For my last day in Los Angeles I was determined to cross a few items off my bucket list, and in order to get there I thought I’d cross off another: riding Angels Flight, the “world’s shortest railway.” It’s really a diagonal elevator with two cars that act as counterbalances.

On my previous visit to LA I went on a walking tour that included Angels Flight, but I didn’t read the fine print correctly. Although they promised a 50% discount off the $1 fare if you had a TAP card, they were not capable of charging the fare to a TAP card and required cash payment — which I didn’t have on me.

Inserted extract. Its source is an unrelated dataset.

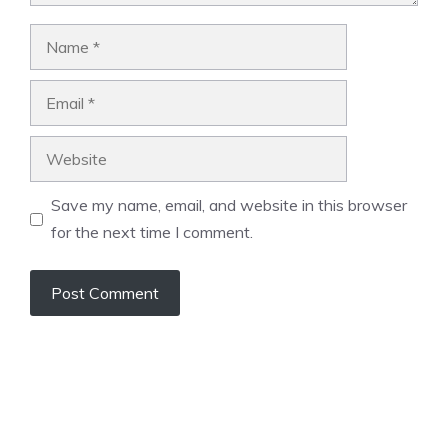
Name
Email
Website
Save my name, email, and website in this browser
for the next time I comment.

This time around I had plenty of quarters left over after going to a fancy new arcade and doing laundry, so I figured I’d give it another go. In the video above I’ve documented this quirky, jerky short railway in all its original 1901 glory.

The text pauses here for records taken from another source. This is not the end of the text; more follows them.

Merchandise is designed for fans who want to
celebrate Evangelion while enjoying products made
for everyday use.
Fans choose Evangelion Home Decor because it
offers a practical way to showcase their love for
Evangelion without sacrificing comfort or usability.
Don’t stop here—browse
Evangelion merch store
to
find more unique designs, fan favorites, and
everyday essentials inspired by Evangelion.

Well… sort of. The history of Angels Flight isn’t quite what you might think. It was originally located at a different location, closed in 1969, and reopened in 1996 at the new space, only to close repeatedly over the years after a fatal accident. You can read all the details over at Wikipedia.

Armed with a pocket full of quarters I took the trip up the hill — only to find they now have a TAP card reader at the ticket booth at the top. Better late than never.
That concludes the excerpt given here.